- Entries supplied:
● ● ●

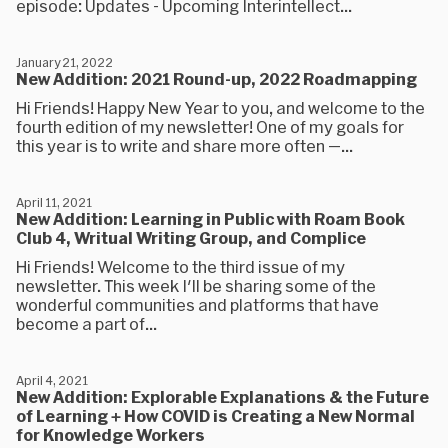
episode: Updates - Upcoming Interintellect...
January 21, 2022
New Addition: 2021 Round-up, 2022 Roadmapping
Hi Friends! Happy New Year to you, and welcome to the
fourth edition of my newsletter! One of my goals for
this year is to write and share more often —...
April 11, 2021
New Addition: Learning in Public with Roam Book
Club 4, Writual Writing Group, and Complice
Hi Friends! Welcome to the third issue of my
newsletter. This week I'll be sharing some of the
wonderful communities and platforms that have
become a part of...
April 4, 2021
New Addition: Explorable Explanations & the Future
of Learning + How COVID is Creating a New Normal
for Knowledge Workers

● ● ●

- Task directions: Print each entry above verbatim, pictures left out.

- Solution to the problem:
episode: Updates - Upcoming Interintellect...
January 21, 2022
New Addition: 2021 Round-up, 2022 Roadmapping
Hi Friends! Happy New Year to you, and welcome to the
fourth edition of my newsletter! One of my goals for
this year is to write and share more often —...
April 11, 2021
New Addition: Learning in Public with Roam Book
Club 4, Writual Writing Group, and Complice
Hi Friends! Welcome to the third issue of my
newsletter. This week I'll be sharing some of the
wonderful communities and platforms that have
become a part of...
April 4, 2021
New Addition: Explorable Explanations & the Future
of Learning + How COVID is Creating a New Normal
for Knowledge Workers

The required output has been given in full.